> [Problem requirements]
Find the lines below holding the word "Datenschutz" and copy each of them.

> [Exercise input]
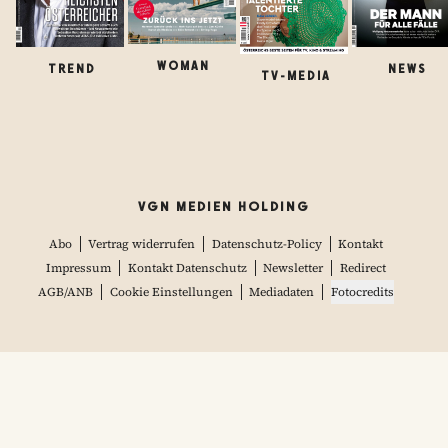
WOMAN
TREND
NEWS
TV-MEDIA
VGN MEDIEN HOLDING
Abo
Vertrag widerrufen
Datenschutz-Policy
Kontakt
Impressum
Kontakt Datenschutz
Newsletter
Redirect
AGB/ANB
Cookie Einstellungen
Mediadaten
Fotocredits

> [Reply to the exercise]
Datenschutz-Policy
Kontakt Datenschutz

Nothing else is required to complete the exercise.